Hi Viktor,
On Mon, Nov 3, 2008 at 7:43 AM, Viktor Kojouharov <[EMAIL PROTECTED]> wrote:
> This has been discussed somewhat in the very distant past. The last
A lot, actually:
http://bugzilla.gnome.org/show_bug.cgi?id=51937
> discussion ended with the verdict that recording user actions (and
> playing then back later) would not be possible without rewriting the
> Gimp core.
Specifically the PDB (procedural database)-- currently, only some
things (like plugins) that show up in the UI are actually called
through PDB.. Rockwalrus was working on a library 'libpdb' at some
point,
which was supposed to implement important functionality for PDB
(default values; named parameters)
to allow this to happen.
However, he vanished from GIMP development some time ago, as you can see:
http://freshmeat.net/projects/libpdb/
Something like libpdb would help; However the real issue is simply the
size of the job, and how to present the implementation to the user
when it is only partially complete.
> So now that things are moving to GEGL, I'd like to resurrect
> this feature request.
> From what I remember back in photoshop 6, one
> could pretty much push a button and record everything that is being done
> on an image.
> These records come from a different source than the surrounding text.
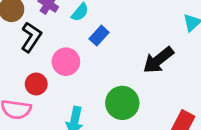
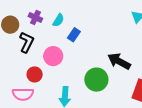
black arrow: (158, 60) -> (119, 61), moved, turned 75

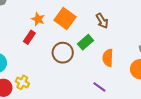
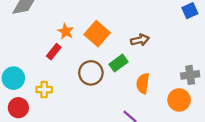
brown arrow: (102, 21) -> (140, 40), turned -77
yellow cross: (22, 82) -> (44, 90), moved, turned -32

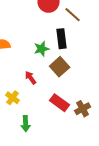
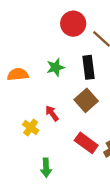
green star: (42, 49) -> (55, 67), moved
yellow cross: (13, 98) -> (31, 128), moved

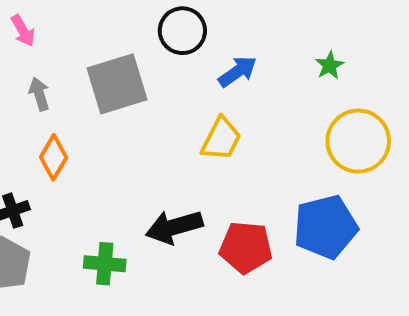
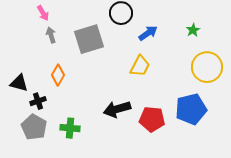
gray arrow: (39, 94) -> (51, 35), moved
green cross: (105, 264) -> (70, 128), moved

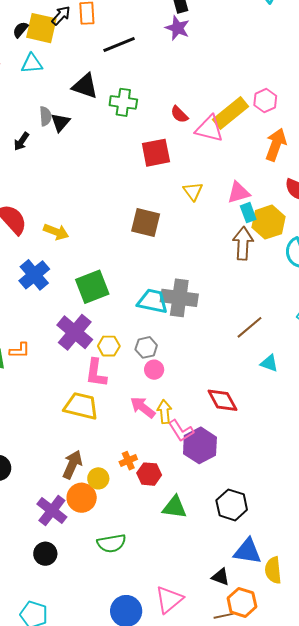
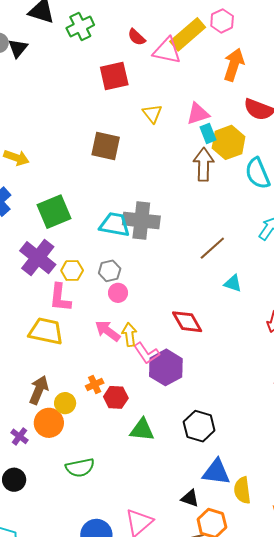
green cross: (123, 102) -> (80, 26), turned -32
purple cross: (52, 511) -> (20, 436), size x0.6

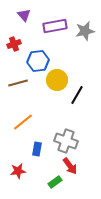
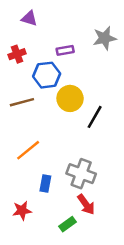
purple triangle: (24, 15) -> (29, 18), turned -32
purple rectangle: (55, 26) -> (65, 50), moved, size x0.6

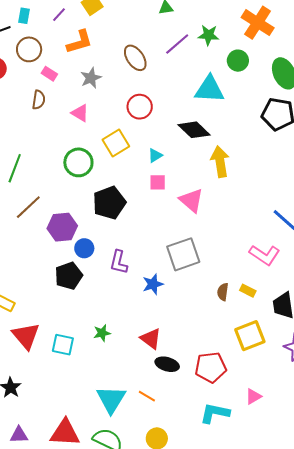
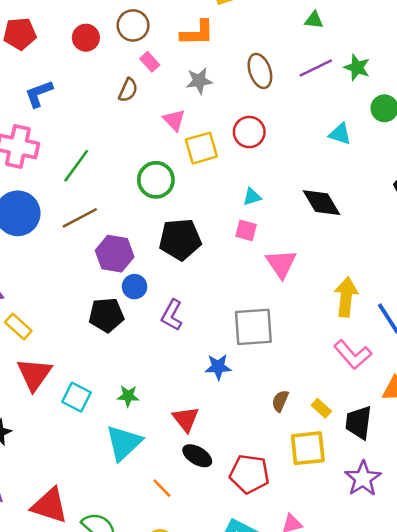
cyan triangle: (209, 89) -> (340, 134), size x0.6
black diamond: (194, 130) -> (322, 203), moved
yellow square: (116, 143) -> (201, 148), moved
yellow arrow: (220, 162) -> (346, 297), moved
blue star: (153, 284) -> (218, 367), moved
yellow rectangle: (248, 291) -> (321, 408), moved
brown semicircle: (223, 292) -> (280, 401), moved
cyan triangle: (111, 399) -> (124, 443), moved

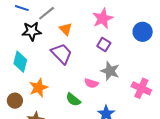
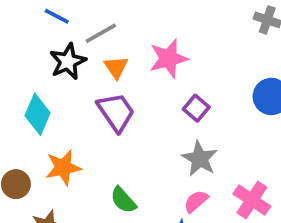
pink star: (103, 18) -> (169, 58), moved
orange triangle: (66, 29) -> (116, 67), moved
black star: (32, 31) -> (68, 62), turned -30
pink semicircle: (91, 83) -> (196, 201), moved, turned 112

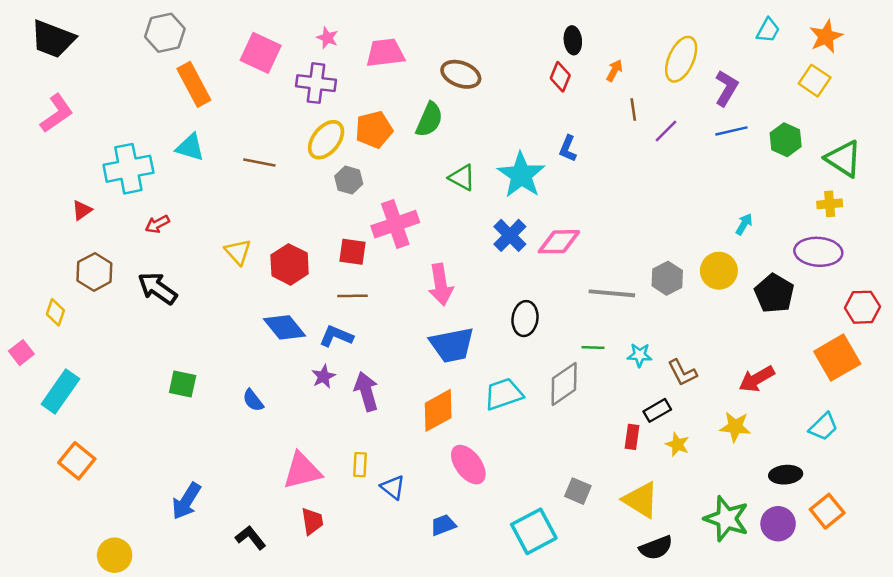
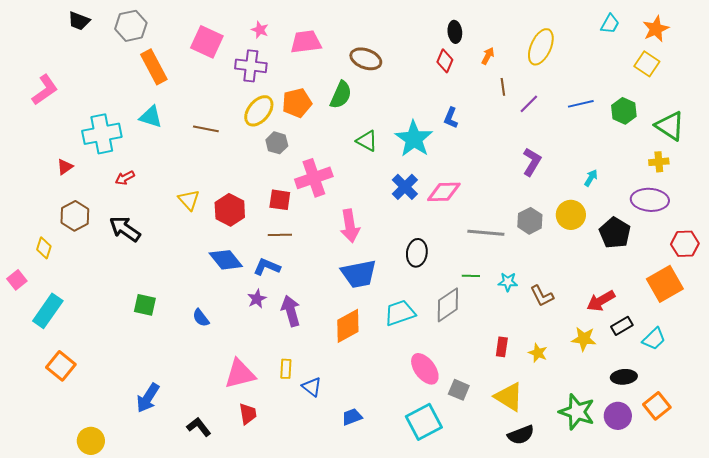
black trapezoid: (53, 39) -> (79, 21), moved, size x0.6
purple L-shape: (726, 88) -> (532, 162), moved
black rectangle: (657, 410) -> (622, 326), moved
pink ellipse: (468, 465) -> (425, 369), moved

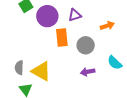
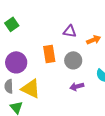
purple triangle: (75, 15) -> (70, 31), moved, turned 32
purple circle: (47, 16) -> (16, 62), moved

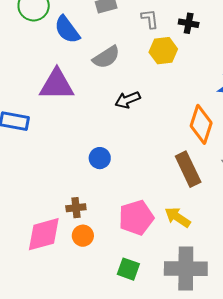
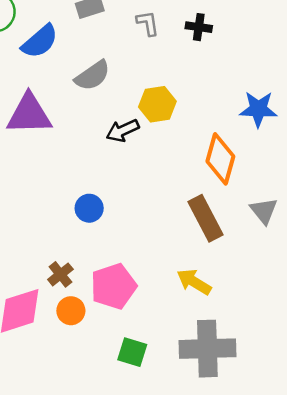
blue semicircle: (67, 30) -> (40, 41), turned -92
yellow hexagon: (163, 51) -> (157, 104), moved
brown cross: (76, 208) -> (60, 274), turned -30
pink pentagon: (136, 218) -> (113, 286), moved

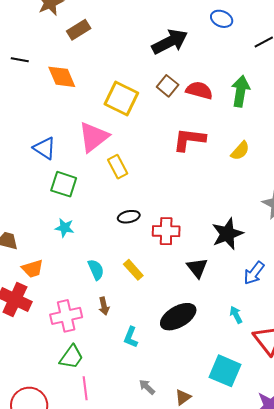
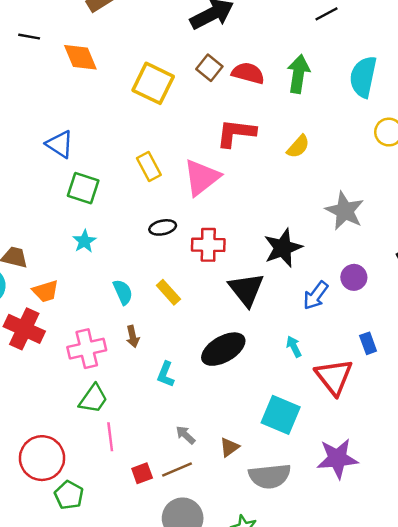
pink triangle: (94, 137) -> (202, 177), moved
cyan star: (65, 228) -> (84, 241), turned 30
black triangle: (197, 268) -> (246, 290), size x1.4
Then, when a new image is opened, those actions are played
> on it. With GEGL, would it be possible to do something like this (as
> easy as just pressing a button, instead of learning a scripting
> language)?
GEGL has a little to do with this. It will effect how easy it is to
record changes to the image structure.
... there are more actions than just image-structure modification.
For example creating a new view, adding colors to a palette, or
copying the selected region.
It will have some effect, by itself it could not even come close to
'making it possible' though.
Basically, it's a pretty big job, in which GEGL has relatively minor relevance.